Among many scientists’ debates about sunscreen usage, there is a rising dilemma for consumers, as some say there are many cons, and some say vice versa. A consumer has to do a self-study about what exactly sunscreens do for our skin protection from UVA ultraviolet light. According to NIH, in Canada, 80,000 skin cancer cases have been seen every year as of 2014, and 5 million new cases every year in the US.

The most heinous skin cancer that leads to death is melanoma. Sunscreen use reduces the risk of squamous cell and melanoma skin cancers. The Canadian Dermatology Association recommends the use of an adequate dose of a broad-spectrum sunscreen with a sun protection factor of at least 30 for most children and adults, as part of a comprehensive photoprotection strategy.

According to AADA (American Academy of Dermatology Association), more than 1 million are living with melanoma skin cancer. Women under 50 are more than men under 50 in these cases. White skin color is a higher rate (3%) of melanoma skin cancer compared to black (0.1%), Hispanic (0.5%), Asian/Pacific Islanders (1.3%), and Native American (1%) during their lifetimes. When black people get skin cancer, the cancer itself spreads through lymph nodes to other organs. Thus, no race is safe from skin cancer.
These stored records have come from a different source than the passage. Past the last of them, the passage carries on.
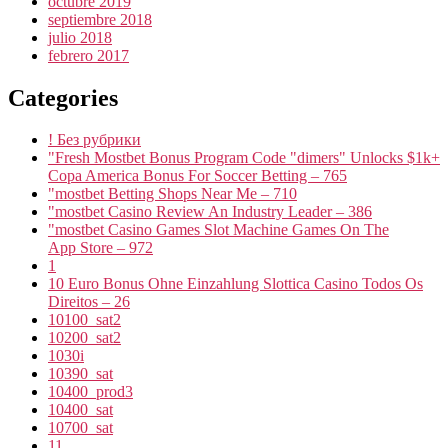
octubre 2019
septiembre 2018
julio 2018
febrero 2017
Categories
! Без рубрики
"Fresh Mostbet Bonus Program Code "dimers" Unlocks $1k+
Copa America Bonus For Soccer Betting – 765
"mostbet Betting Shops Near Me – 710
"mostbet Casino Review An Industry Leader – 386
"‎mostbet Casino Games Slot Machine Games On The
App Store – 972
1
10 Euro Bonus Ohne Einzahlung Slottica Casino Todos Os
Direitos – 26
10100_sat2
10200_sat2
1030i
10390_sat
10400_prod3
10400_sat
10700_sat
11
Of course, several factors are threatening the environment due to the use of sunscreen, such as the chemicals in the sunscreen which is an Ultraviolet filter found in the fishes, and water may be harmful too. However, still, use of sunscreen is a way of protecting our skin from UVA rays. Many dermatologists suggest applying sunscreen for the whole body to protect from unwanted skin cancers.